Magdalena Skopek, dziś 34-letnia doktor fizyki, pierwszy raz zobaczyła Nieńców (rdzennych mieszkańców Półwyspu Jamalskiego) na fotografiach w workuckim muzeum. Zrodził się pomysł bliższego poznania tego koczowniczego ludu myśliwych i hodowców reniferów.

Książka jest osobistą relacją autorki z dwumiesięcznego pobytu wśród Nieńców. Polka zamieszkała w czumie, otrzymała nienieckie imię Mjagnie, zżyła się z mieszkańcami tundry. Funkcjonowała tak jak jej gospodarze: jadła surowe mięso, oprawiała skóry zwierząt, przygotowywała posiłki, marzła, popijała czaj. Bez bieżącej wody, bez prądu i wszelkich wygód cywilizowanego świata. Jedyne, do czego nie zdołała się przyzwyczaić, to picie świeżej krwi renifera.
Magda obserwowała codzienne życie Nieńców z fascynacją i wielką otwartością dla ich obyczajów. Dużo rozmawiała z koczownikami o ich marzeniach i o wierzeniach, bo wśród nienieckiej społeczności krąży wiele zabobonów. Skrupulatnie zapisywała w zeszycie wszystkie nowe informacje, dzieliła się przemyśleniami na temat życia w tundrze, opisując piękno otaczającej przyrody. Surowej, ale wyjątkowej.

Na każdej stronie tej książki, wzbogaconej wspaniałymi (i licznymi) fotografiami "czuć", że autorka kocha syberyjską tundrę szczerze i na wieki. Jestem przekonana, że jeszcze tam wróci, by spotkać się z nieniecką rodziną. Za wyprawę na półwysep Jamał Magda Skopek otrzymała w 2010 roku Kolosa (w kategorii Podróże). Jej książka to przesycony emocjami dokument, rejestrujący sześćdziesiąt dni spędzonych w najbardziej strzeżonym regionie świata, gdzie prawo stałego pobytu mają tylko rdzenni mieszkańcy - Nieńcy.
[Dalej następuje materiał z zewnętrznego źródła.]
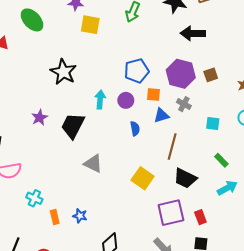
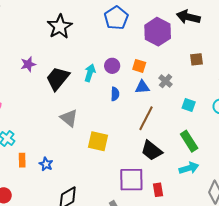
blue pentagon: (137, 71) -> (116, 18), moved, turned -30
purple hexagon: (181, 74) -> (158, 32), moved
cyan arrow: (100, 100) -> (90, 73), moved
green rectangle: (221, 160) -> (189, 141), size x1.5
yellow square: (143, 178) -> (98, 141), moved, turned -35

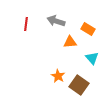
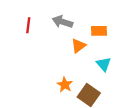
orange rectangle: (88, 29) -> (99, 31), turned -32
orange triangle: (70, 42) -> (78, 46), turned -32

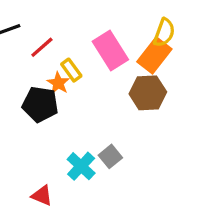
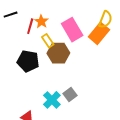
red line: (42, 47) -> (30, 26), turned -35
orange star: (58, 83) -> (41, 22), moved
brown hexagon: (148, 93) -> (58, 53), moved

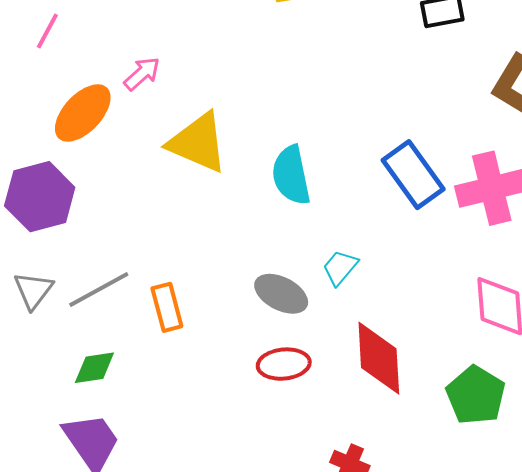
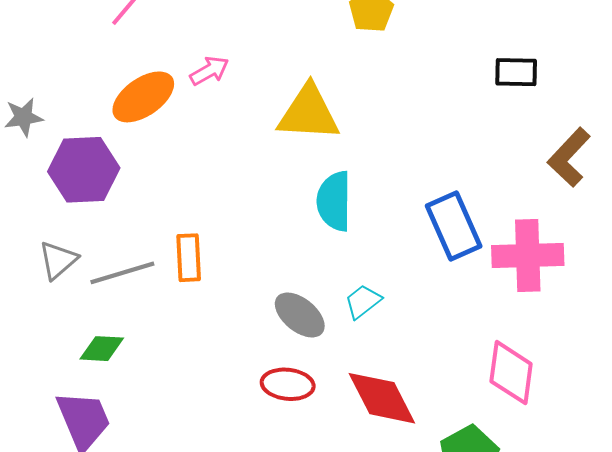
yellow triangle: (198, 143) -> (309, 113), moved, turned -32
orange rectangle: (167, 307) -> (189, 258), moved
red diamond: (379, 358) -> (382, 398), turned -36

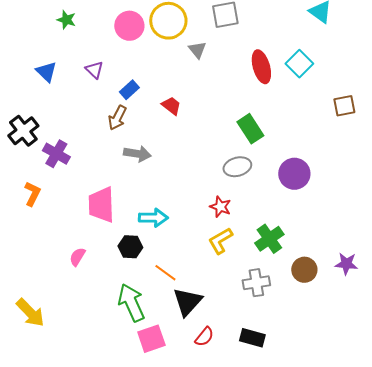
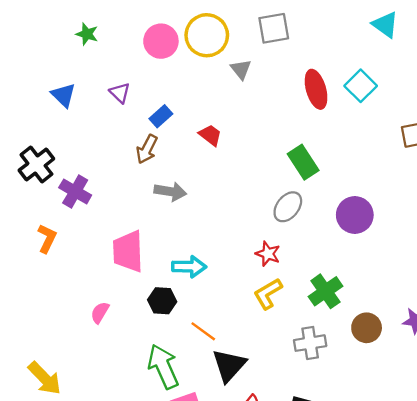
gray ellipse: (237, 167) -> (288, 207), turned -36

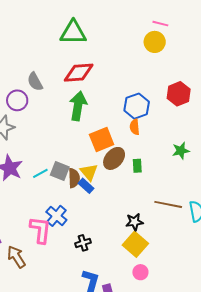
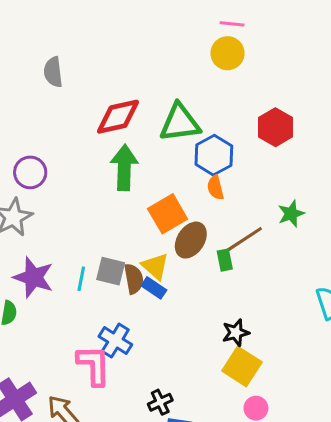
green triangle: (73, 33) -> (180, 123), moved
gray semicircle: (35, 82) -> (53, 72), moved, turned 30
green rectangle: (137, 166) -> (225, 260), moved
cyan line: (40, 173) -> (81, 279), turned -42
brown line: (168, 204) -> (243, 240), moved, turned -36
black cross: (83, 243) -> (160, 402), moved

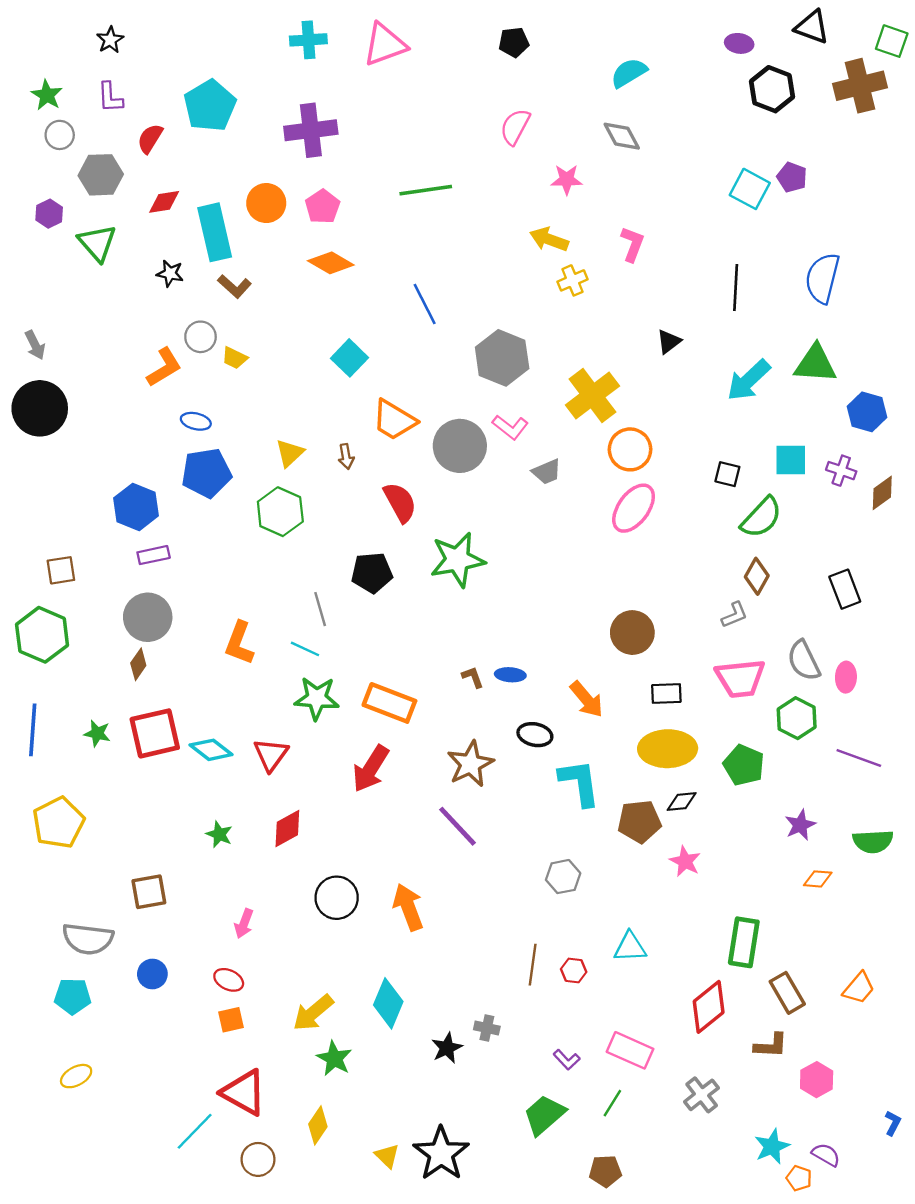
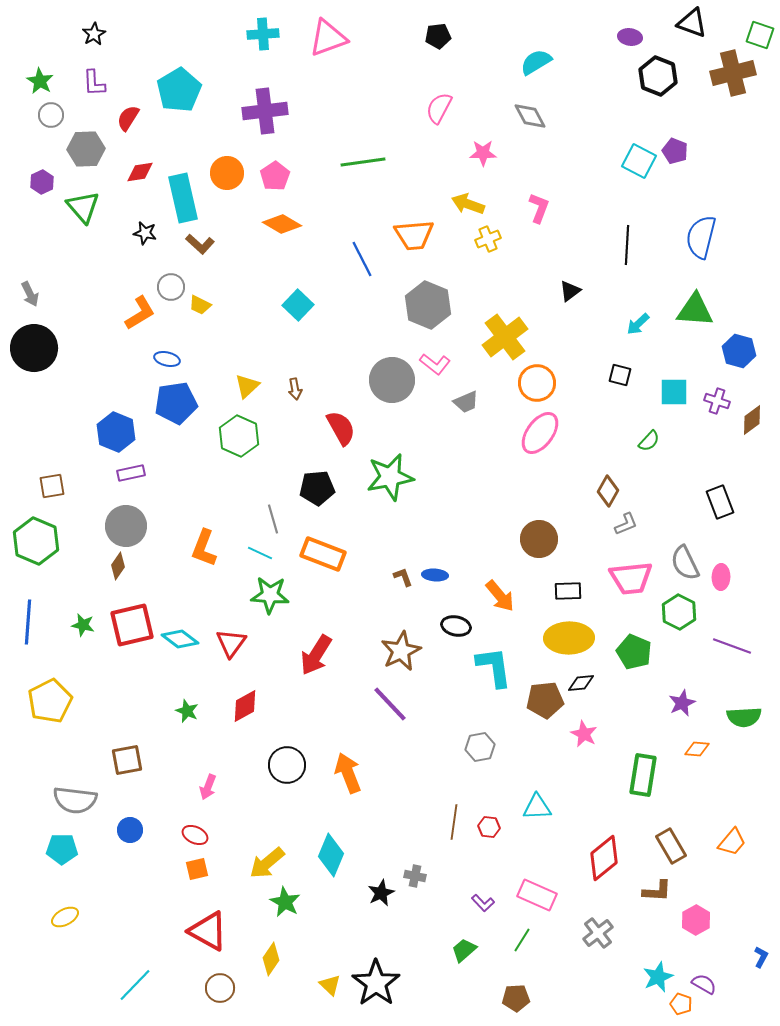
cyan arrow: (749, 380) -> (638, 324), size x0.6
orange trapezoid: (394, 420) -> (414, 235), moved, turned -36
black square: (727, 474) -> (620, 375), moved
green semicircle: (761, 518) -> (649, 441), size x0.6
brown diamond: (757, 576) -> (608, 491), moved
orange rectangle: (389, 703) -> (323, 554), moved
green rectangle: (744, 942) -> (643, 775), moved
green trapezoid: (544, 1115) -> (464, 950), size x0.7
cyan line: (195, 1131) -> (135, 985), moved

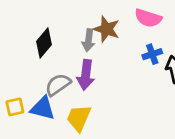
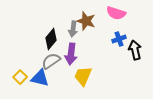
black diamond: (44, 43) -> (51, 39), moved
yellow square: (15, 107) -> (20, 77), turned -32
yellow trapezoid: (79, 118) -> (83, 76), moved

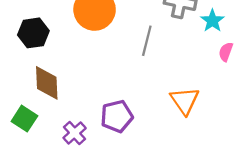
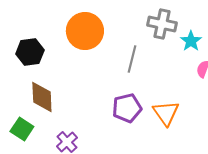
purple pentagon: (117, 116) -> (127, 108), moved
Dla mnie Dobra krew... to przede wszystkim niesamowity i dobrze napisany pamiętnik z podróży, opisujący życie w miejscu, w którym nigdy nie chciałabym mieszkać. Tym bardziej podziwiam Magdę i z tym większą fascynacją czytałam o surowym i ciężkim życiu w tundrze, po której wędruje koczowniczy lud, a krajobraz wokół czumy niezmiennie taki sam. Chylę czoła przed autorką, która nawet przez chwilę nie ocenia Nieńców, tylko z otwartym umysłem i wielką ciekawością świata obserwuje ich życie, tak inne od naszego (choć Magda podkreśla, że mieszkańcy czumy są tacy jak my, tak samo kochają, marzą, płaczą...).

środa, 21 sierpnia 2013

Powrót, czyli zaczynam nadrabiać zaległości.

Anna Klejzerowicz
Czarownica
Prószyński i S-ka, 2012


Na okładce książki widzę niezwykłe oczy dziewczynki. Oczy, które hipnotyzują i zwiastują opowieść tajemniczą, może magiczną, na pewno interesującą. Nic bardziej mylnego, ponieważ Czarownica okazuje się przeciętną i przewidywalną powieścią, którą czyta się szybko i równie szybko zapomina o jej istnieniu.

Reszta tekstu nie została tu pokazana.